Nous restons très vigilants sur la mise en place rapide du dispositif des lanceurs d'alerte, qui donnera corps à cette démocratie écologique que nous appelons tous de nos voeux. Mme la secrétaire d'État s'est engagée, lors de la première lecture dans notre assemblée, à reprendre notre proposition en ce sens.

Nous déplorons en revanche l'opposition de la majorité à l'un de nos amendements visant à maintenir la place du Conservatoire du littoral et des associations de protection de la nature dans la gestion des espaces sensibles des grands ports. Il aurait fallu préserver les situations existantes quand elles permettent la cohabitation sereine de tous les acteurs. Nous regrettons également que l'occasion n'ait pas été saisie de mieux articuler les différentes polices spéciales en matière d'environnement, notamment en ce qui concerne l'eau, les déchets ou les OGM.

Les débats ont montré que nous avions eu raison de demander le renvoi en commission. La précipitation a entraîné des embrouillaminis et un recours aussi massif que condamnable aux ordonnances. A l'heure où la majorité semble trouver des vertus à la revalorisation du travail parlementaire, où chacun attend la traduction concrète du Grenelle de l'environnement, nous ne pouvons plus accepter de travailler dans de telles conditions. Nous avons cependant conscience du retard de transposition pris par la France. Alors que notre pays préside l'Union, il lui faut au moins éviter d'être parmi les derniers de la classe.

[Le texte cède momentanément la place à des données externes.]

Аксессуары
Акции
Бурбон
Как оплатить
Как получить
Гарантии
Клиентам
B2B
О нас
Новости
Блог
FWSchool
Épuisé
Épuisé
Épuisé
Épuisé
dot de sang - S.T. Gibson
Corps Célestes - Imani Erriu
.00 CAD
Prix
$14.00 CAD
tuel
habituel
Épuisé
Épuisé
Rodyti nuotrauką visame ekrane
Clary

Tout en prenant acte de timides progrès sur le fond, nous condamnons la méthode de travail et une interprétation encore trop restrictive du principe pollueur-payeur. Nous nous abstiendrons.

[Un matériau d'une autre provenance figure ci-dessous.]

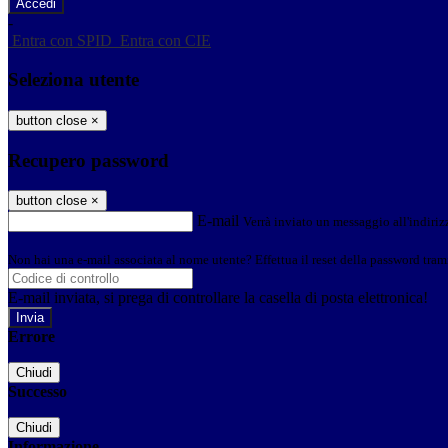
-
Entra con SPID
Entra con CIE
Seleziona utente
button close
×
Recupero password
button close
×
E-mail
Verrà inviato un messaggio all'indirizz
Non hai una e-mail associata al nome utente? Effettua il reset della password tram
E-mail inviata, si prega di controllare la casella di posta elettronica!
Errore
Chiudi
Successo
Chiudi
Informazione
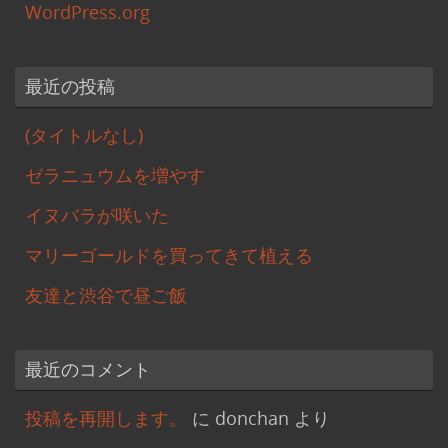
WordPress.org
最近の投稿
(タイトルなし)
ゼラニュウムを増やす
イヌバラが咲いた
マリーゴールドを買ってきて植える
友達と渋谷で昼ご飯
最近のコメント
投稿を再開します。
に
donchan
より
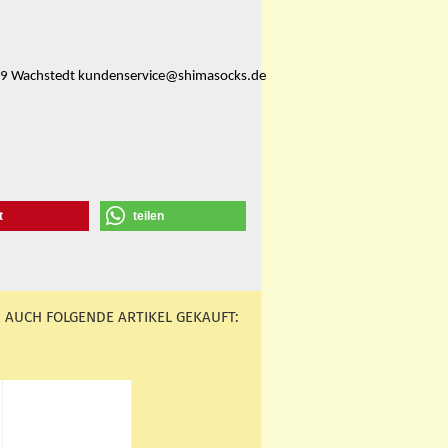
359 Wachstedt kundenservice@shimasocks.de
t
teilen
 AUCH FOLGENDE ARTIKEL GEKAUFT:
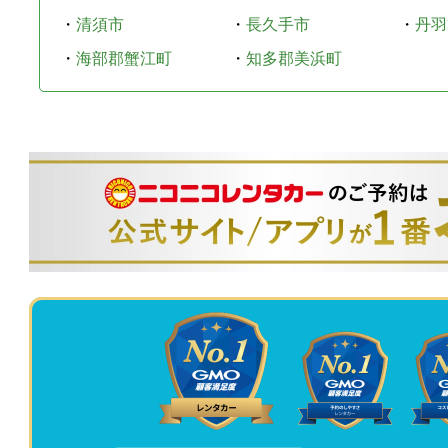
・
清須市
・
長久手市
・
丹羽
・
海部郡蟹江町
・
知多郡美浜町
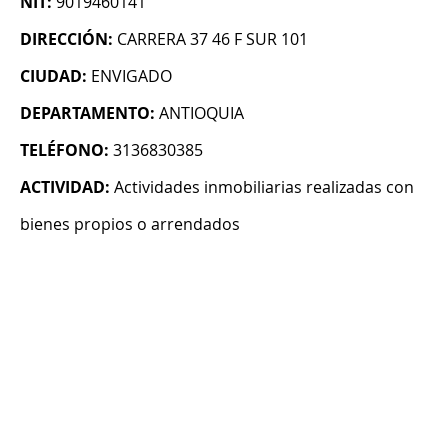
NIT:
9019460141
DIRECCIÓN:
CARRERA 37 46 F SUR 101
CIUDAD:
ENVIGADO
DEPARTAMENTO:
ANTIOQUIA
TELÉFONO:
3136830385
ACTIVIDAD:
Actividades inmobiliarias realizadas con
bienes propios o arrendados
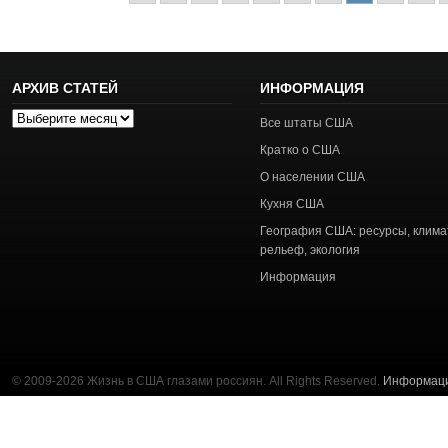
АРХИВ СТАТЕЙ
ИНФОРМАЦИЯ
Архив
Все штаты США
статей
Кратко о США
О населении США
Кухня США
География США: ресурсы, клима
рельеф, экология
Информация
© 2009-2026 Жизнь в США глазами россиян. All Rights Reserved.
Информац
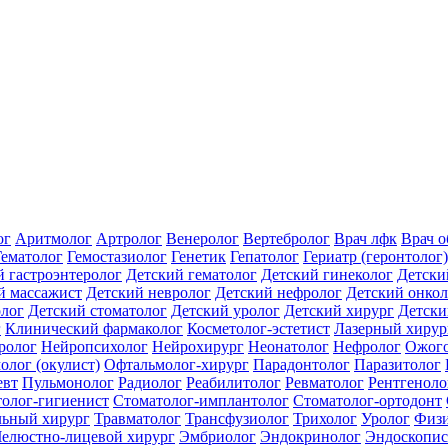
ог
Аритмолог
Артролог
Венеролог
Вертебролог
Врач лфк
Врач 
Гематолог
Гемостазиолог
Генетик
Гепатолог
Гериатр (геронтолог)
й гастроэнтеролог
Детский гематолог
Детский гинеколог
Детски
й массажист
Детский невролог
Детский нефролог
Детский онкол
олог
Детский стоматолог
Детский уролог
Детский хирург
Детски
г
Клинический фармаколог
Косметолог-эстетист
Лазерный хирур
ролог
Нейропсихолог
Нейрохирург
Неонатолог
Нефролог
Ожого
олог (окулист)
Офтальмолог-хирург
Парадонтолог
Паразитолог
евт
Пульмонолог
Радиолог
Реабилитолог
Ревматолог
Рентгеноло
олог-гигиенист
Стоматолог-имплантолог
Стоматолог-ортодонт
льный хирург
Травматолог
Трансфузиолог
Трихолог
Уролог
Физи
елюстно-лицевой хирург
Эмбриолог
Эндокринолог
Эндоскопис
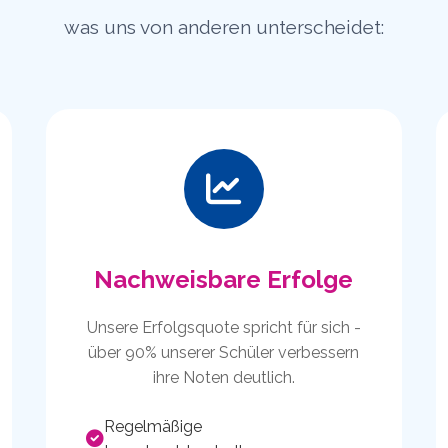
was uns von anderen unterscheidet:
Nachweisbare Erfolge
Unsere Erfolgsquote spricht für sich -
über 90% unserer Schüler verbessern
ihre Noten deutlich.
Regelmäßige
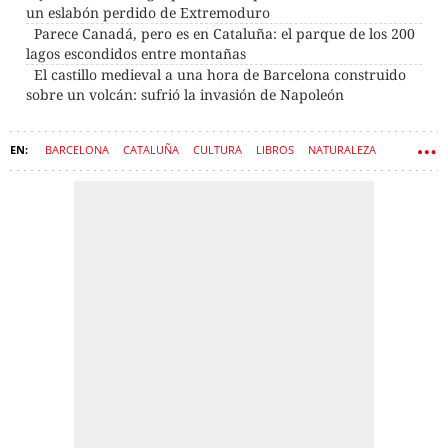
un eslabón perdido de Extremoduro
Parece Canadá, pero es en Cataluña: el parque de los 200
lagos escondidos entre montañas
El castillo medieval a una hora de Barcelona construido
sobre un volcán: sufrió la invasión de Napoleón
BARCELONA
CATALUÑA
CULTURA
LIBROS
NATURALEZA
LIBRERÍAS
MONTAÑAS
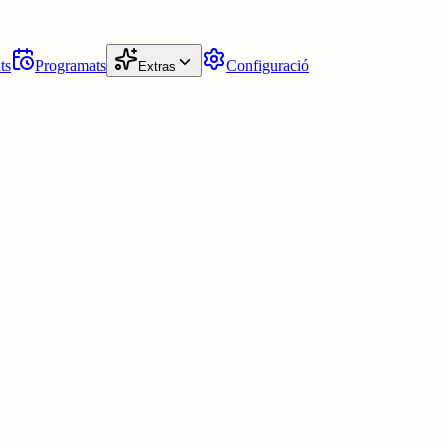
ts
Programats
Configuració
Extras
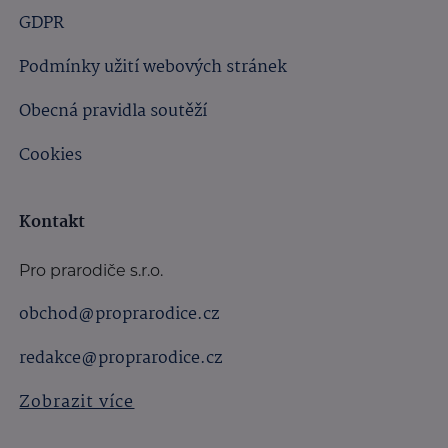
GDPR
Podmínky užití webových stránek
Obecná pravidla soutěží
Cookies
Kontakt
Pro prarodiče s.r.o.
obchod@proprarodice.cz
redakce@proprarodice.cz
Zobrazit více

La discussion générale est close.

Mme la présidente.  - En application de l'article 42-12 de notre Règlement, lorsqu'il est saisi avant l'Assemblée nationale, le Sénat se prononce par un seul vote sur l'ensemble du texte. Je n'ai été saisie d'aucun amendement ni d'aucune prise de parole sur les articles restant en discussion. Je mets aux voix les conclusions de la CMP.

Les conclusions de la CMP sont adoptées.

M. Dominique Bussereau, secrétaire d'État.  - Je remercie le Sénat de son vote. Notre dialogue se poursuivra lors de la rédaction des textes d'application et de notre prochain grand rendez-vous législatif, l'examen des textes traduisant les conclusions du Grenelle de l'environnement. Le moment est venu de vous remettre les réponses écrites à vos interrogations.

La séance, suspendue à 11 h 25, reprend à 11 h 30.